**WORK REQUIRED**
Once you know how many lines below hold "Республика", reply with that number and add nothing.

□ □ □ □

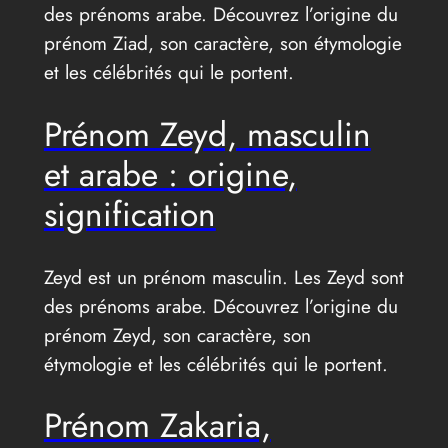
des prénoms arabe. Découvrez l’origine du
prénom Ziad, son caractère, son étymologie
et les célébrités qui le portent.
Prénom Zeyd, masculin
et arabe : origine,
signification
Zeyd est un prénom masculin. Les Zeyd sont
des prénoms arabe. Découvrez l’origine du
prénom Zeyd, son caractère, son
étymologie et les célébrités qui le portent.
Prénom Zakaria,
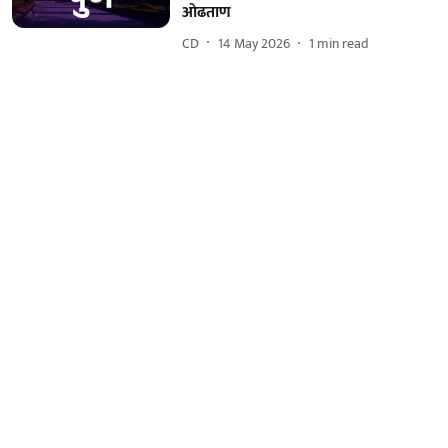
ओढताण
CD
14 May 2026
1
min read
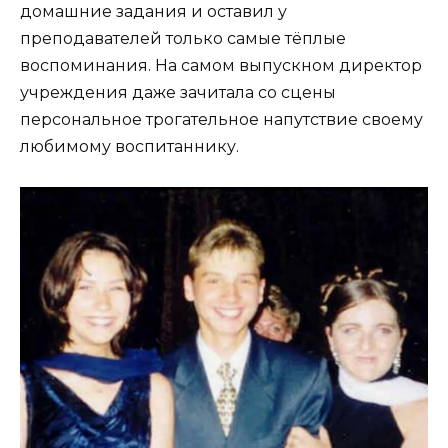
домашние задания и оставил у
преподавателей только самые тёплые
воспоминания. На самом выпускном директор
учреждения даже зачитала со сцены
персональное трогательное напутствие своему
любимому воспитаннику.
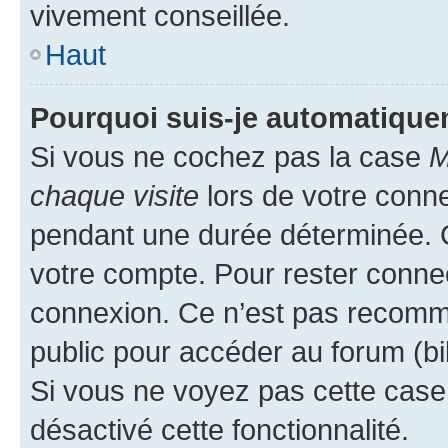
vivement conseillée.
Haut
Pourquoi suis-je automatiqu
Si vous ne cochez pas la case
M
chaque visite
lors de votre conn
pendant une durée déterminée. C
votre compte. Pour rester connec
connexion. Ce n’est pas recomma
public pour accéder au forum (bib
Si vous ne voyez pas cette case, 
désactivé cette fonctionnalité.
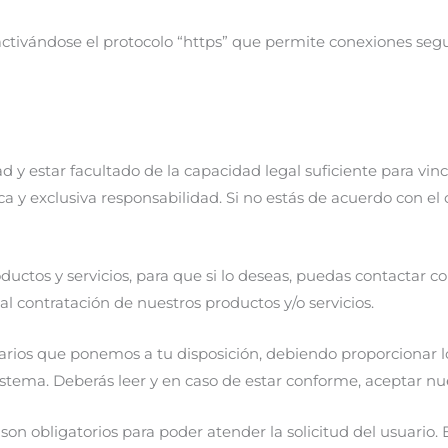
, activándose el protocolo “https” que permite conexiones se
d y estar facultado de la capacidad legal suficiente para vin
ca y exclusiva responsabilidad. Si no estás de acuerdo con el
uctos y servicios, para que si lo deseas, puedas contactar c
l contratación de nuestros productos y/o servicios.
arios que ponemos a tu disposición, debiendo proporcionar lo
 sistema. Deberás leer y en caso de estar conforme, aceptar n
on obligatorios para poder atender la solicitud del usuario. En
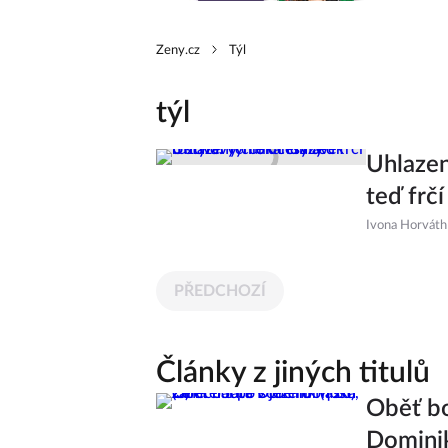
Zeny.cz
Týl
týl
Uhlazen
teď frč
Ivona Horváth
PŘEDCHOZÍ
Články z jiných titulů
Oběť bo
Dominik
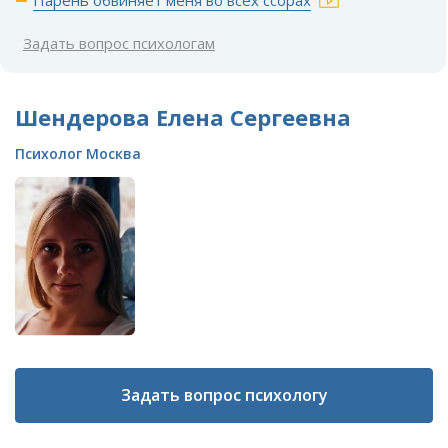
Парень обвиняет меня во всех ссорах
Задать вопрос психологам
Шендерова Елена Сергеевна
Психолог Москва
Задать вопрос психологу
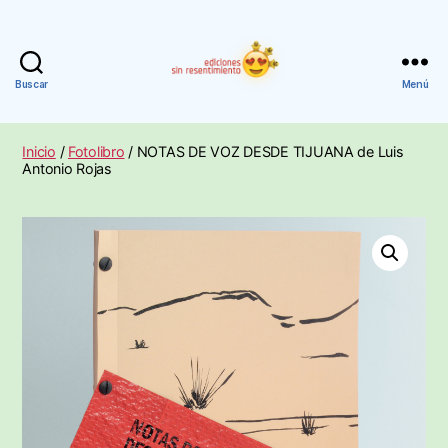
Buscar
Menú
Ediciones
Sin
Resentimiento
Inicio
/
Fotolibro
/ NOTAS DE VOZ DESDE TIJUANA de Luis
Antonio Rojas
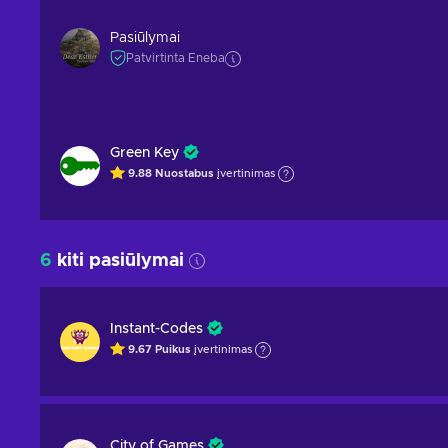
Pasiūlymai
Patvirtinta Eneba
Green Key
9.88
Nuostabus
įvertinimas
6
kiti pasiūlymai
Instant-Codes
9.67
Puikus
įvertinimas
City of Games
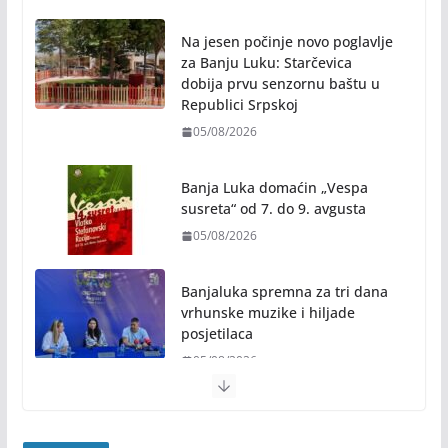
Na jesen počinje novo poglavlje
za Banju Luku: Starčevica
dobija prvu senzornu baštu u
Republici Srpskoj
05/08/2026
Banja Luka domaćin „Vespa
susreta“ od 7. do 9. avgusta
05/08/2026
Banjaluka spremna za tri dana
vrhunske muzike i hiljade
posjetilaca
05/08/2026
Humanost nadmašila sva očekivanja: Freshwave
akcija darivanja krvi odjeknula širom BiH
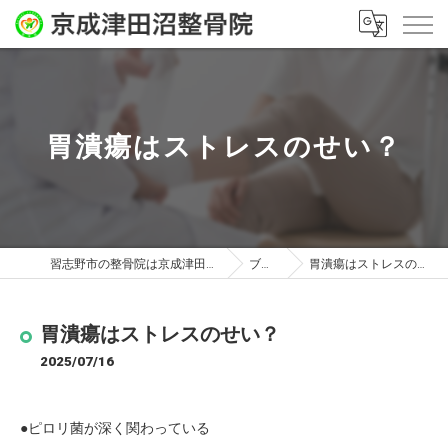
胃潰瘍はストレスのせい？
習志野市の整骨院は京成津田沼整骨院
ブログ
胃潰瘍はストレスのせい？
胃潰瘍はストレスのせい？
2025/07/16
●ピロリ菌が深く関わっている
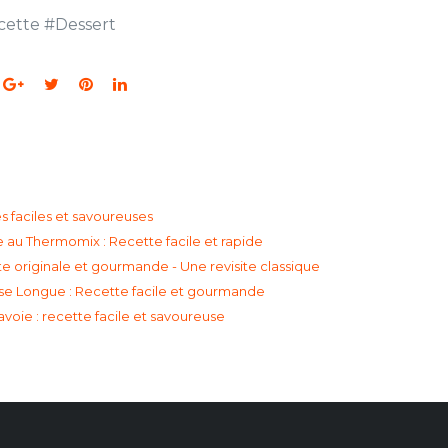
cette
#
Dessert
s faciles et savoureuses
 au Thermomix : Recette facile et rapide
te originale et gourmande - Une revisite classique
ise Longue : Recette facile et gourmande
oie : recette facile et savoureuse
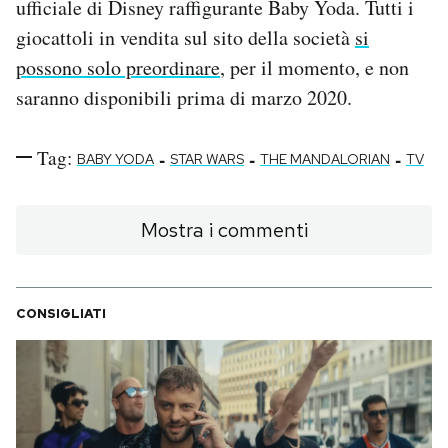
ufficiale di Disney raffigurante Baby Yoda. Tutti i
giocattoli in vendita sul sito della società
si
possono solo preordinare
, per il momento, e non
saranno disponibili prima di marzo 2020.
Tag:
-
-
-
BABY YODA
STAR WARS
THE MANDALORIAN
TV
Mostra i commenti
CONSIGLIATI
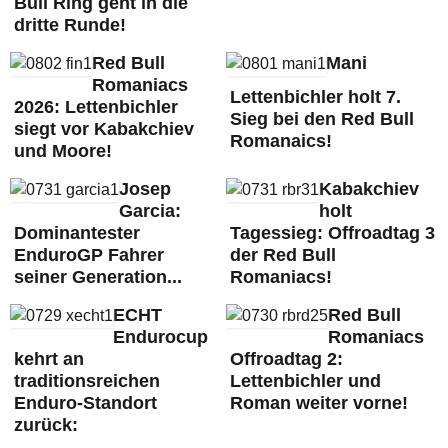
Bull Ring geht in die
dritte Runde!
Red Bull
Mani
Romaniacs
Lettenbichler holt 7.
2026: Lettenbichler
Sieg bei den Red Bull
siegt vor Kabakchiev
Romanaics!
und Moore!
Josep
Kabakchiev
Garcia:
holt
Dominantester
Tagessieg: Offroadtag 3
EnduroGP Fahrer
der Red Bull
seiner Generation...
Romaniacs!
ECHT
Red Bull
Endurocup
Romaniacs
kehrt an
Offroadtag 2:
traditionsreichen
Lettenbichler und
Enduro-Standort
Roman weiter vorne!
zurück:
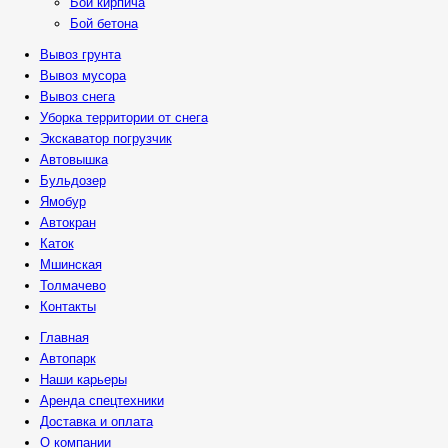
Бой кирпича
Бой бетона
Вывоз грунта
Вывоз мусора
Вывоз снега
Уборка территории от снега
Экскаватор погрузчик
Автовышка
Бульдозер
Ямобур
Автокран
Каток
Мшинская
Толмачево
Контакты
Главная
Автопарк
Наши карьеры
Аренда спецтехники
Доставка и оплата
О компании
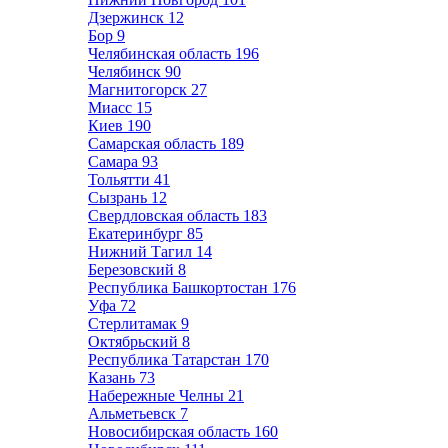
Дзержинск
12
Бор
9
Челябинская область
196
Челябинск
90
Магнитогорск
27
Миасс
15
Киев
190
Самарская область
189
Самара
93
Тольятти
41
Сызрань
12
Свердловская область
183
Екатеринбург
85
Нижний Тагил
14
Березовский
8
Республика Башкортостан
176
Уфа
72
Стерлитамак
9
Октябрьский
8
Республика Татарстан
170
Казань
73
Набережные Челны
21
Альметьевск
7
Новосибирская область
160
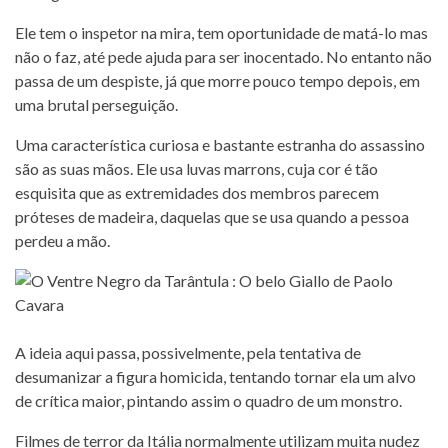
Ele tem o inspetor na mira, tem oportunidade de matá-lo mas
não o faz, até pede ajuda para ser inocentado. No entanto não
passa de um despiste, já que morre pouco tempo depois, em
uma brutal perseguição.
Uma característica curiosa e bastante estranha do assassino
são as suas mãos. Ele usa luvas marrons, cuja cor é tão
esquisita que as extremidades dos membros parecem
próteses de madeira, daquelas que se usa quando a pessoa
perdeu a mão.
A ideia aqui passa, possivelmente, pela tentativa de
desumanizar a figura homicida, tentando tornar ela um alvo
de crítica maior, pintando assim o quadro de um monstro.
Filmes de terror da Itália normalmente utilizam muita nudez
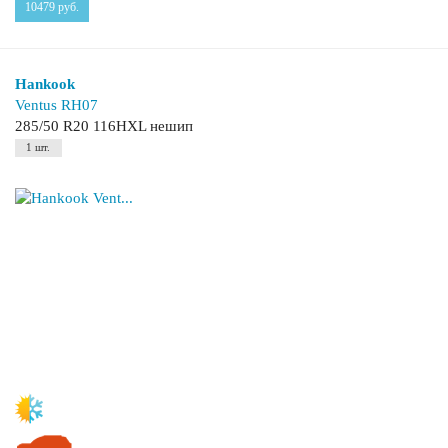
10479
руб.
Hankook
Ventus RH07
285/50 R20 116HXL нешип
1 шт.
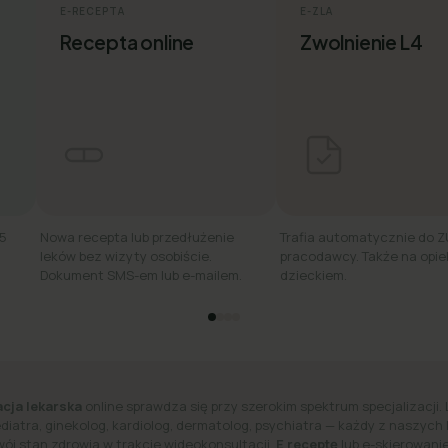
E-RECEPTA
E-ZLA
Recepta online
Zwolnienie L4
15
Nowa recepta lub przedłużenie
Trafia automatycznie do Z
leków bez wizyty osobiście.
pracodawcy. Także na opie
Dokument SMS-em lub e-mailem.
dzieckiem.
cja lekarska
online sprawdza się przy szerokim spektrum specjalizacji. 
ediatra, ginekolog, kardiolog, dermatolog, psychiatra — każdy z naszych
wój stan zdrowia w trakcie wideokonsultacji.
E receptę
lub e-skierowanie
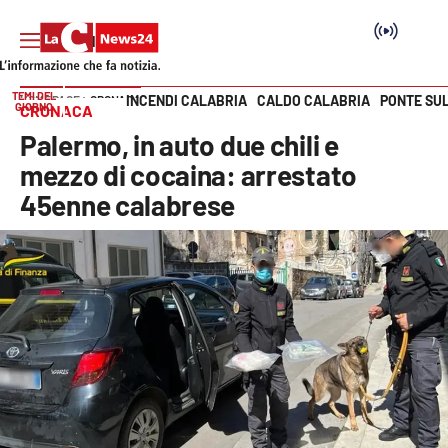
TEMI DEL
INCENDI CALABRIA
CALDO CALABRIA
PONTE SU
HOME PAGE
CRONACA
GIORNO
CRONACA
Vai
Palermo, in auto due chili e
SEZIONI
mezzo di cocaina: arrestato
45enne calabrese
Cronaca
Politica
Attualità
Economia e lavoro
Italia Mondo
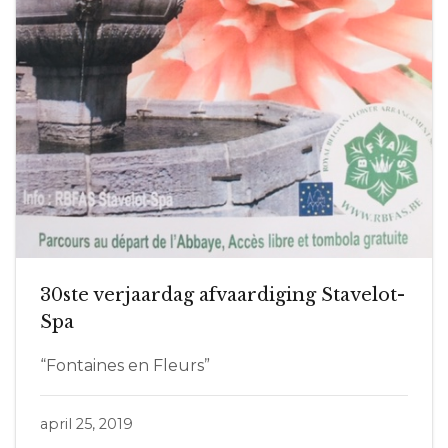
30ste verjaardag afvaardiging Stavelot-
Spa
“Fontaines en Fleurs”
april 25, 2019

□ □ □ □

**RESULT FOR THIS TASK**
2